What to produce: What you return must match the records exactly, with every line included.

Page-level text extractions:
────────────────────────────────────────
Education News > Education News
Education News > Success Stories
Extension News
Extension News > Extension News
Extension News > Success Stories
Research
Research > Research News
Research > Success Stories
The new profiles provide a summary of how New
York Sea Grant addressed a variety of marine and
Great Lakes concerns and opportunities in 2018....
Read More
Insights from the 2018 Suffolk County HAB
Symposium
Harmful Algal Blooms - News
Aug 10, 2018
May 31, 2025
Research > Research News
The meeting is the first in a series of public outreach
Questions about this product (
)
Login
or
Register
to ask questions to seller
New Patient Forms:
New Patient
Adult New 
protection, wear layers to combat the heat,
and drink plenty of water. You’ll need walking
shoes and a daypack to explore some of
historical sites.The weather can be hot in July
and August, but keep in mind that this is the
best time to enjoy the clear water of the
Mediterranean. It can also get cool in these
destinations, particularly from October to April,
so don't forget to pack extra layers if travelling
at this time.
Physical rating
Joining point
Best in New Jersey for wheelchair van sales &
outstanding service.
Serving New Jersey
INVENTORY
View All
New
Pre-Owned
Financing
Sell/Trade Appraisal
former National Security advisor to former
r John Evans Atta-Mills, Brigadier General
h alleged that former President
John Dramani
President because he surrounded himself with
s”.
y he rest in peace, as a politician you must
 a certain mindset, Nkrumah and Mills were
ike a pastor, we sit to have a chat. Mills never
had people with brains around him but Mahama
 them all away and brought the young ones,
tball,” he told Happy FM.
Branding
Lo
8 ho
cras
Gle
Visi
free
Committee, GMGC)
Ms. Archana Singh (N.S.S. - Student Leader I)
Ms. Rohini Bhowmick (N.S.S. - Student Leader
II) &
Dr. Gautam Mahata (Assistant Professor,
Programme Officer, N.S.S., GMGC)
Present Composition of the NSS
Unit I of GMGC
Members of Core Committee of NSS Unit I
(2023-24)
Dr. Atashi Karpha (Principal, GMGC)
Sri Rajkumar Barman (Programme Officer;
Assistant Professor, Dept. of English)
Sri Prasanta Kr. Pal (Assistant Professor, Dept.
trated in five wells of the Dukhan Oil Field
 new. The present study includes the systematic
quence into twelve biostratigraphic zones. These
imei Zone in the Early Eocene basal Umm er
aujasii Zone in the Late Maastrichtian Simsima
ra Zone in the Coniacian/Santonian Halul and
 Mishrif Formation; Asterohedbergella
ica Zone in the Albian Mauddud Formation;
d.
────────────────────────────────────────
Output:
Education News > Education News
Education News > Success Stories
Extension News
Extension News > Extension News
Extension News > Success Stories
Research
Research > Research News
Research > Success Stories
The new profiles provide a summary of how New
York Sea Grant addressed a variety of marine and
Great Lakes concerns and opportunities in 2018....
Read More
Insights from the 2018 Suffolk County HAB
Symposium
Harmful Algal Blooms - News
Aug 10, 2018
May 31, 2025
Research > Research News
The meeting is the first in a series of public outreach
Questions about this product (
)
Login
or
Register
to ask questions to seller
New Patient Forms:
New Patient
Adult New 
protection, wear layers to combat the heat,
and drink plenty of water. You’ll need walking
shoes and a daypack to explore some of
historical sites.The weather can be hot in July
and August, but keep in mind that this is the
best time to enjoy the clear water of the
Mediterranean. It can also get cool in these
destinations, particularly from October to April,
so don't forget to pack extra layers if travelling
at this time.
Physical rating
Joining point
Best in New Jersey for wheelchair van sales &
outstanding service.
Serving New Jersey
INVENTORY
View All
New
Pre-Owned
Financing
Sell/Trade Appraisal
former National Security advisor to former
r John Evans Atta-Mills, Brigadier General
h alleged that former President
John Dramani
President because he surrounded himself with
s”.
y he rest in peace, as a politician you must
 a certain mindset, Nkrumah and Mills were
ike a pastor, we sit to have a chat. Mills never
had people with brains around him but Mahama
 them all away and brought the young ones,
tball,” he told Happy FM.
Branding
Lo
8 ho
cras
Gle
Visi
free
Committee, GMGC)
Ms. Archana Singh (N.S.S. - Student Leader I)
Ms. Rohini Bhowmick (N.S.S. - Student Leader
II) &
Dr. Gautam Mahata (Assistant Professor,
Programme Officer, N.S.S., GMGC)
Present Composition of the NSS
Unit I of GMGC
Members of Core Committee of NSS Unit I
(2023-24)
Dr. Atashi Karpha (Principal, GMGC)
Sri Rajkumar Barman (Programme Officer;
Assistant Professor, Dept. of English)
Sri Prasanta Kr. Pal (Assistant Professor, Dept.
trated in five wells of the Dukhan Oil Field
 new. The present study includes the systematic
quence into twelve biostratigraphic zones. These
imei Zone in the Early Eocene basal Umm er
aujasii Zone in the Late Maastrichtian Simsima
ra Zone in the Coniacian/Santonian Halul and
 Mishrif Formation; Asterohedbergella
ica Zone in the Albian Mauddud Formation;
d.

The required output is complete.